Prato de muita personalidade precisa de vinho com corpo e intensidade. Escolhemos o potente AlfaSpiga 2003, da Bodega O. Fournier, um espanhol de muita personalidade da Ribera del Duero. Mais um bingo, como exclamou Marcia Dutra: "Um vinho muito encorpado como esse precisa mesmo de um prato com muita personalidade... uma bela harmonização".
Queijos e Toscano?
Nesse momento já tínhamos vivido seis grandes experiências e agora teríamos um momento de mais reflexão, pois chegava à mesa um dueto de queijos. Finas fatias de um picante Pecorino romano ao lado de um cremoso Tallegio piemontês. Nesse momento, não resistimos e fomos fiéis à origem dos queijos. A decisão foi por um vinho italiano que, mesmo sendo harmonizado com queijos, tinha que ser grande e poder dar seguimento no nível dos maravilhosos vinhos que já havíamos degustado.
O escolhido foi o monumental Cepparello 2004, da Tenuta Isole e Olena, da Toscana. O fermentado por si só já era para reflexão. Paula Soares, antes que o vinho fosse servido, disse: "Esse vinho é um dos mais importantes de minha vida. É com ele que estamos acostumados a celebrar". Harmonizar vinho e queijo sempre foi, e sempre será, foco de polêmica e acertar é um desafio. Nossa harmonização foi interessante, mas poderíamos também ter combinado com um vinho doce. Porém a decisão era deixar o doce para a sobremesa. Um vinho doce por refeição é suficiente. Dois vinhos doces, em nossa opinião, seria um excesso. O Pecorino foi unanimidade como melhor harmonização ao lado do Cepparello.
#Q#Tiramisu e Tawny
Para fechar a noite, escolhemos o Porto Taylor's Tawny 20 anos. Desafiamos Lamberto: "Para estar ao lado de um néctar doce como esse, precisamos de algo com muita presença.
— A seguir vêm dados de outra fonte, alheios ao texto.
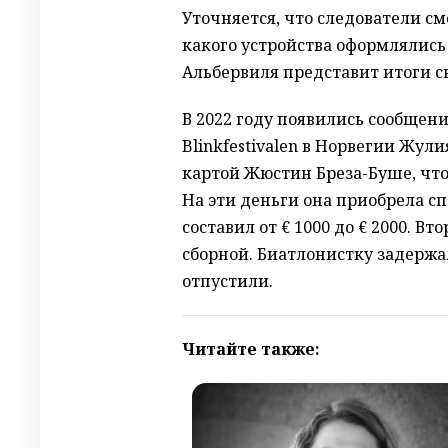
Уточняется, что следователи см
какого устройства оформлялис
Альбервиля представит итоги св
В 2022 году появились сообщен
Blinkfestivalen в Норвегии Жул
картой Жюстин Бреза-Буше, что
На эти деньги она приобрела с
составил от € 1000 до € 2000. 
сборной. Биатлонистку задержа
отпустили.
Читайте также:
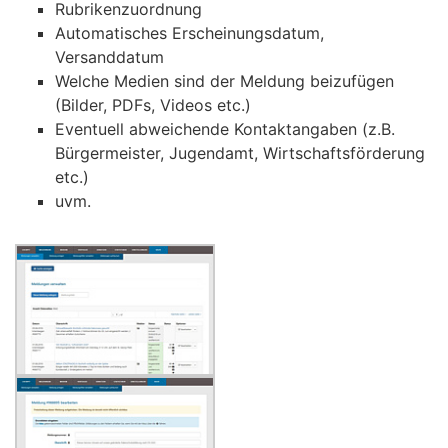
Rubrikenzuordnung
Automatisches Erscheinungsdatum,
Versanddatum
Welche Medien sind der Meldung beizufügen
(Bilder, PDFs, Videos etc.)
Eventuell abweichende Kontaktangaben (z.B.
Bürgermeister, Jugendamt, Wirtschaftsförderung
etc.)
uvm.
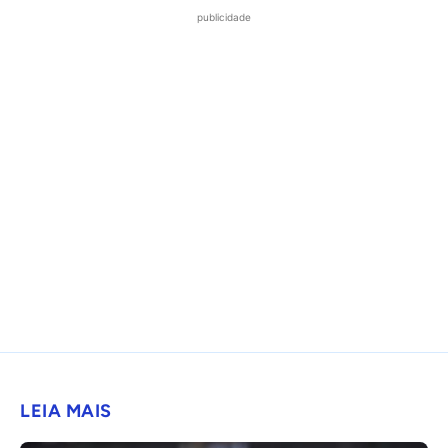
publicidade
LEIA MAIS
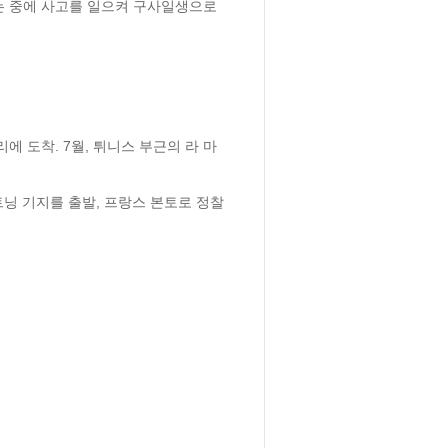
는 중에 사고를 일으켜 구사일생으로 
에 도착. 7월, 튀니스 부근의 라 마
 리트닝 기지를 출발, 프랑스 본토로 정찰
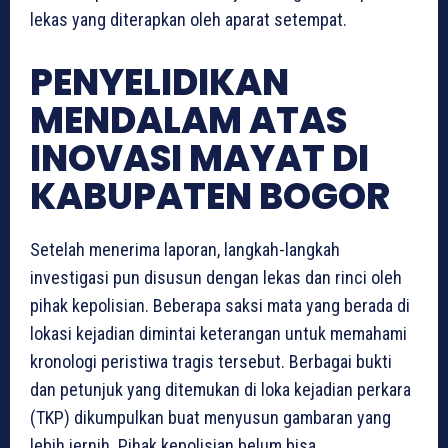
lekas yang diterapkan oleh aparat setempat.
PENYELIDIKAN
MENDALAM ATAS
INOVASI MAYAT DI
KABUPATEN BOGOR
Setelah menerima laporan, langkah-langkah
investigasi pun disusun dengan lekas dan rinci oleh
pihak kepolisian. Beberapa saksi mata yang berada di
lokasi kejadian dimintai keterangan untuk memahami
kronologi peristiwa tragis tersebut. Berbagai bukti
dan petunjuk yang ditemukan di loka kejadian perkara
(TKP) dikumpulkan buat menyusun gambaran yang
lebih jernih. Pihak kepolisian belum bisa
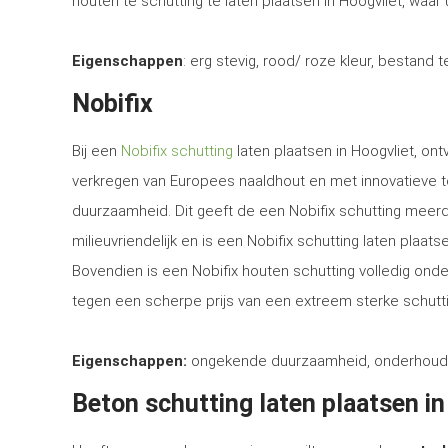
houten te schutting te laten plaatsen in Hoogvliet, waar 
Eigenschappen
: erg stevig, rood/ roze kleur, bestand 
Nobifix
Bij een
Nobifix schutting
laten plaatsen in Hoogvliet, on
verkregen van Europees naaldhout en met innovatieve 
duurzaamheid. Dit geeft de een Nobifix schutting meerd
milieuvriendelijk en is een Nobifix schutting laten plaa
Bovendien is een Nobifix houten schutting volledig ond
tegen een scherpe prijs van een extreem sterke schutti
Eigenschappen:
ongekende duurzaamheid, onderhoudsvrij
Beton schutting laten plaatsen in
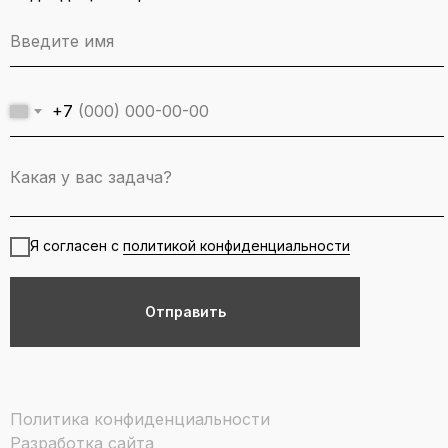
+7
Я согласен с
политикой конфиденциальности
Отправить
Политика конфиденциальности
Разработка сайта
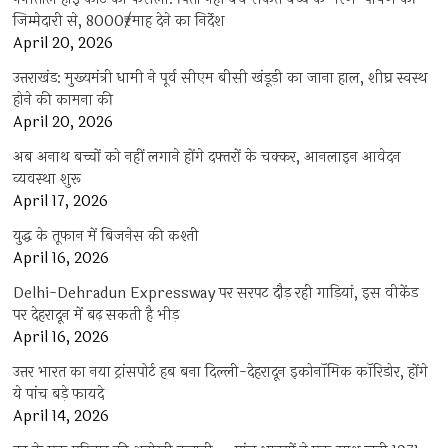
जिम्मेदारी से, 8000₹/माह देने का निर्देश
April 20, 2026
उत्तराखंड: मुख्यमंत्री धामी ने पूर्व सीएम बीसी खंडूड़ी का जाना हाल, शीघ्र स्वस्थ
होने की कामना की
April 20, 2026
अब अनाथ बच्चों को नहीं लगाने होंगे दफ्तरों के चक्कर, आनलाइन आवेदन
व्यवस्था शुरू
April 17, 2026
युद्ध के तूफान में बिजनेस की कश्ती
April 16, 2026
Delhi-Dehradun Expressway पर सरपट दौड़ रही गाड़ियां, इस वीकेंड
पर देहरादून में बढ़ सकती है भीड़
April 16, 2026
उत्तर भारत का नया ट्रांसपोर्ट हब बना दिल्ली-देहरादून इकोनॉमिक कॉरिडोर, होंगे
ये पांच बड़े फायदे
April 14, 2026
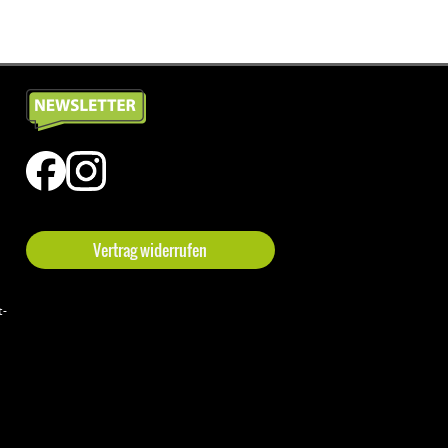
Vertrag widerrufen
t-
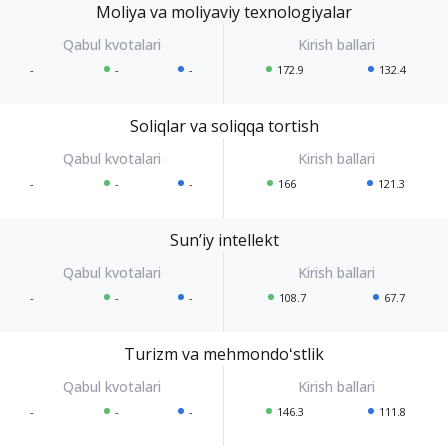
Moliya va moliyaviy texnologiyalar
-
-
-
172.9
132.4
Soliqlar va soliqqa tortish
-
-
-
166
121.3
Sunʼiy intellekt
-
-
-
108.7
67.7
Turizm va mehmondoʻstlik
-
-
-
146.3
111.8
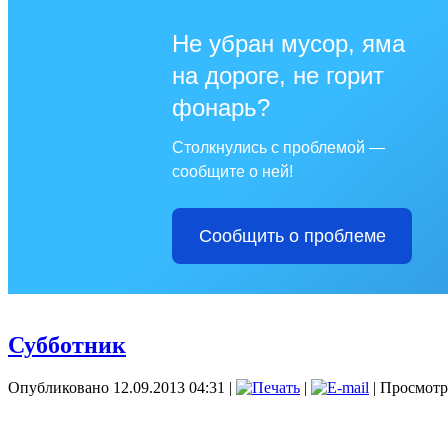
Не убран мусор, яма
на дороге, не горит
фонарь?
Столкнулись с проблемой —
сообщите о ней!
Сообщить о проблеме
Субботник
Опубликовано 12.09.2013 04:31
|
|
| Просмотр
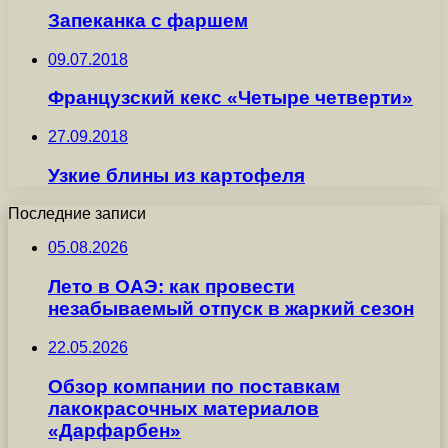
Запеканка с фаршем
09.07.2018
Французский кекс «Четыре четверти»
27.09.2018
Узкие блины из картофеля
Последние записи
05.08.2026
Лето в ОАЭ: как провести
незабываемый отпуск в жаркий сезон
22.05.2026
Обзор компании по поставкам
лакокрасочных материалов
«Дарфарбен»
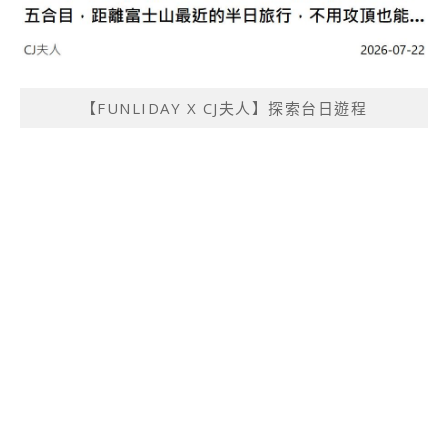
【FUNLIDAY X CJ夫人】探索台日遊程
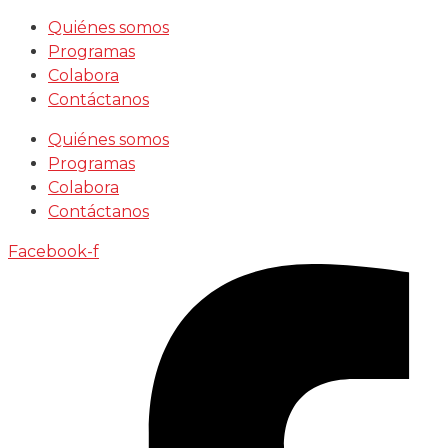
Saltar
Quiénes somos
al
Programas
contenido
Colabora
Contáctanos
Quiénes somos
Programas
Colabora
Contáctanos
Facebook-f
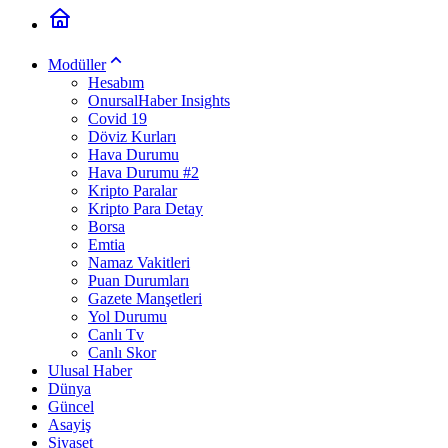
Modüller
Hesabım
OnursalHaber Insights
Covid 19
Döviz Kurları
Hava Durumu
Hava Durumu #2
Kripto Paralar
Kripto Para Detay
Borsa
Emtia
Namaz Vakitleri
Puan Durumları
Gazete Manşetleri
Yol Durumu
Canlı Tv
Canlı Skor
Ulusal Haber
Dünya
Güncel
Asayiş
Siyaset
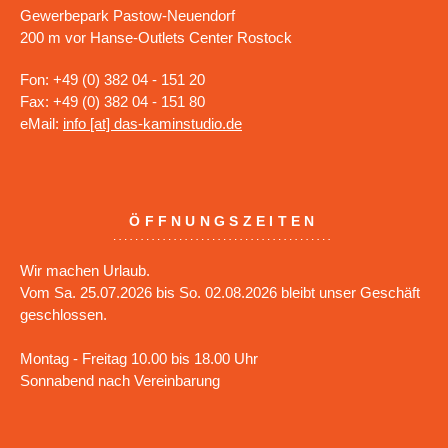
Gewerbepark Pastow-Neuendorf
200 m vor Hanse-Outlets Center Rostock
Fon: +49 (0) 382 04 - 151 20
Fax: +49 (0) 382 04 - 151 80
eMail:
info [at] das-kaminstudio.de
ÖFFNUNGSZEITEN
Wir machen Urlaub.
Vom Sa. 25.07.2026 bis So. 02.08.2026 bleibt unser Geschäft
geschlossen.
Montag - Freitag 10.00 bis 18.00 Uhr
Sonnabend nach Vereinbarung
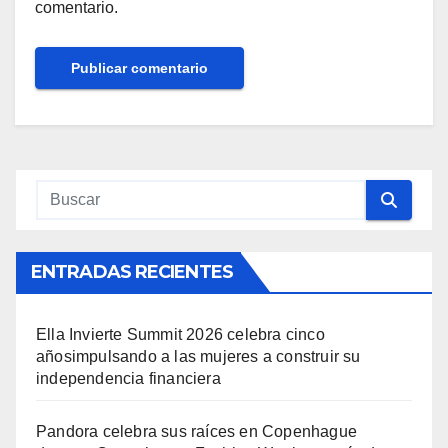
comentario.
ENTRADAS RECIENTES
Ella Invierte Summit 2026 celebra cinco
añosimpulsando a las mujeres a construir su
independencia financiera
Pandora celebra sus raíces en Copenhague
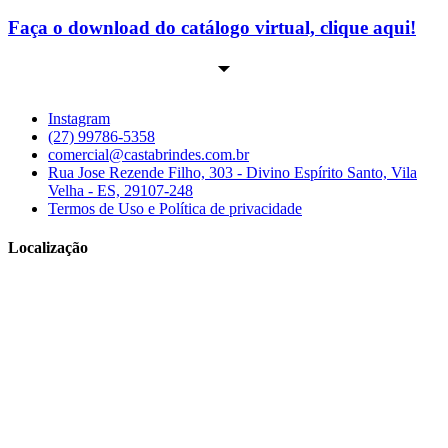
Faça o download do catálogo virtual, clique aqui!
Instagram
(27) 99786-5358
comercial@castabrindes.com.br
Rua Jose Rezende Filho, 303 - Divino Espírito Santo, Vila
Velha - ES, 29107-248
Termos de Uso e Política de privacidade
Localização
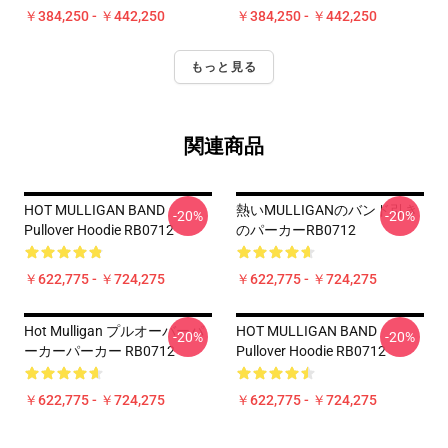
￥384,250 - ￥442,250
￥384,250 - ￥442,250
もっと見る
関連商品
HOT MULLIGAN BAND
熱いMULLIGANのバンド引き
-20%
-20%
Pullover Hoodie RB0712
のパーカーRB0712
￥622,775 - ￥724,275
￥622,775 - ￥724,275
Hot Mulligan プルオーバーパ
HOT MULLIGAN BAND
-20%
-20%
ーカーパーカー RB0712
Pullover Hoodie RB0712
￥622,775 - ￥724,275
￥622,775 - ￥724,275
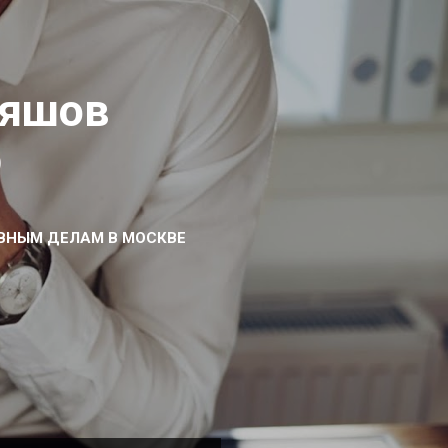
ряшов
)
ВНЫМ ДЕЛАМ В МОСКВЕ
Que tal uma sobremesa a base de chocolate?" Lamberto, sem pestanejar, escolheu uma das maiores tradições da Itália, o Tiramisu que, apesar da fama, tem muitas versões. O da casa foi preparado com mascarpone fresco, creme de leite fresco, café expresso, licor de amêndoas e biscoitos champagne.
A escolha da chef Silvia é uma receita caseira que usa biscoitos ao invés do "pan di spagna". Sem dúvida, esse detalhe dá um resultado mais fresco, com textura cremosa e boa leveza (fica bem aerado). Como foi servido em uma taça de Dry Martini, em camadas, já era diferenciado. Muito bonita a apresentação. Encerramos com uma harmonização irretocável, pois a intensidade e doçura da sobremesa foi contrabalanceada com o delicioso frescor e o forte álcool (20%) do inebriante Porto. Um delicioso, provocante e encantador "abbinamento", como diriam os italianos.